Author 30 books253 followers
June 26, 2010
A Worthy Addition to Savannah's Literary Legacy


Precisely as the humble title implies, the thirty-three lyrically-styled poems that comprise Going Home, by Savannah poet and historian “Sista V” (a.k.a. Vaughnette Goode-Walker) demonstrate one of the most powerful kind of journeys that an individual can take. It is the journey from childhood beginnings in the poet’s ancestral homeland of the American Southeast to travels and discoveries in the larger national and international community.

In the twelve-stanza title poem, the author recalls days spent “crabbing from Miss Mary’s dock” with her grandmother:

It’s low tide and that sandbar
is showing itself again.
Grandmama says that’s why we crab
from the dock, instead of taking
the little boat out.
She says the boat got stuck
on the sandbar once.
I think the real reason is--
she can’t swim and I can’t either
and those crab[s] can swim
up to the dock just the same.”
--© Sista V

Her moving word images provide lasting portraits of the kind of heritage that Gulf Coast residents are referring to when they speak of “the way of life” endangered by the BP oil spill. It isn’t only about the harm inflicted upon the natural environment but that done to human traditions which allowed one generation to pass on values and customs and love to the next.

Memories and culture throb like living breathing things, or their very insistent spirits, throughout the pages of Going Home.
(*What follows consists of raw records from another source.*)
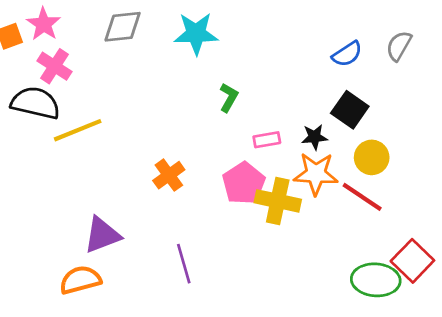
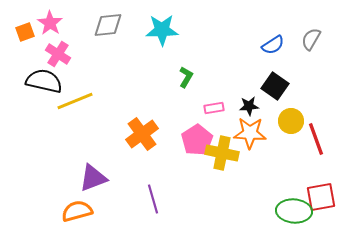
orange cross: (169, 175) -> (142, 134), size x1.4
red line: (362, 197) -> (316, 139), moved, turned 36
red square: (412, 261) -> (321, 197), turned 36

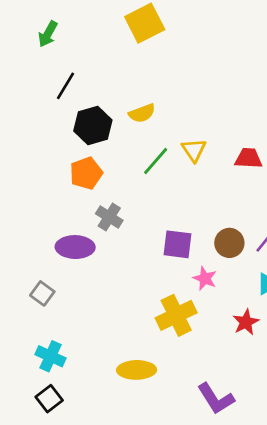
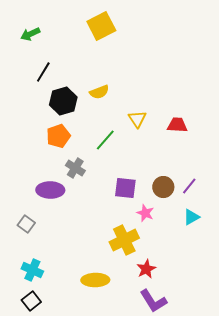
green arrow: (48, 34) -> (30, 34), turned 36
green line: (156, 161) -> (105, 140), moved
red star: (246, 322) -> (146, 269), moved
Poems such as “The Mulberry Trees,” “Miss Melissa’s Grandson,” and “A Coffeehouse Memory” escort readers deep into the shared ancestral consciousness of the people and the land.

The journey recorded by Sista V also takes readers beyond the people and neighborhoods of the Southeast to the mango-scented streets of Jamaica, where the poet observes the following:

Missed traditions,
like family, brothers in control
with no one to interfere.
Had all this as I grew up
in the segregated South.
Now, here it is again…

Readers travel as well when “An Ex-Reporter Goes to the Audubon Ballroom, Harlem, USA, 1996.” There, she recalls with quiet pain and horror of the day when, “A little past three, Malcolm [X] came out and gave the ‘greeting’” just before losing his life to the bullets of assassins.
Perhaps the ultimate journey that any individual must undertake is that which leads to a definitive realization of self. Sista V illustrates the significance of such a journey for her in the boldly titled “Black Giantess,” in which she stakes claim to personal empowerment “with all the strength from within her breasts.”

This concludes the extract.